Tucker shook his head and adjusted his cap. He had a big welt on his forehead from the line drive, and though it was shrinking, he’d still needed to get a bigger hat to keep pressure off the bump. His head was throbbing in spite of the larger hatband.

They spent fifteen minutes tossing the ball at varying distances while the Yankees’ pitcher and catcher did the same in the left field. When the outfield guys wrapped up their stretches, Tucker and Alex took a pause and looked around the ballpark.

A few orange-and-gray shirts dotted the skyline—brave Felons fans showing their support in a sea of navy and white. Tucker smiled, mostly to himself, but also to those who had turned out to see him win.

He was going to win it.

Not for his own career, but for them. For the fans back in California arriving home from work and getting their dinner ready for the night. Some would be listening to game updates in their cars, fighting San Francisco traffic. Those fans were the reason he loved his city and he loved those damn ugly colors.

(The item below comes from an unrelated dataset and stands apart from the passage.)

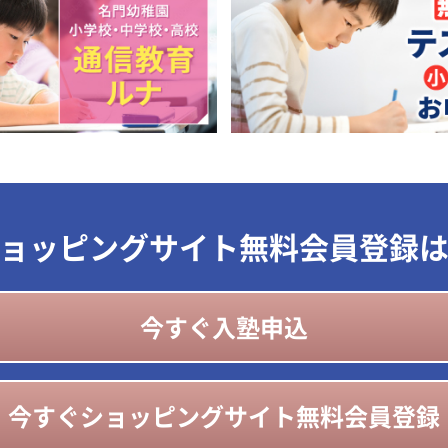
ョッピングサイト無料会員登録
今すぐ入塾申込
今すぐショッピングサイト無料会員登録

Everything went quiet. He couldn’t hear the yelling against him or the cheering for the home team.

The rest was silence.

“I need my gum.” Tucker stalked around the dugout, hunting through the buckets of candy on the back shelf. He’d sent a batboy to look through his bag in the clubhouse, but he’d somehow managed to forget to bring the one thing he needed. His stupid, goddamn, grape bubble gum.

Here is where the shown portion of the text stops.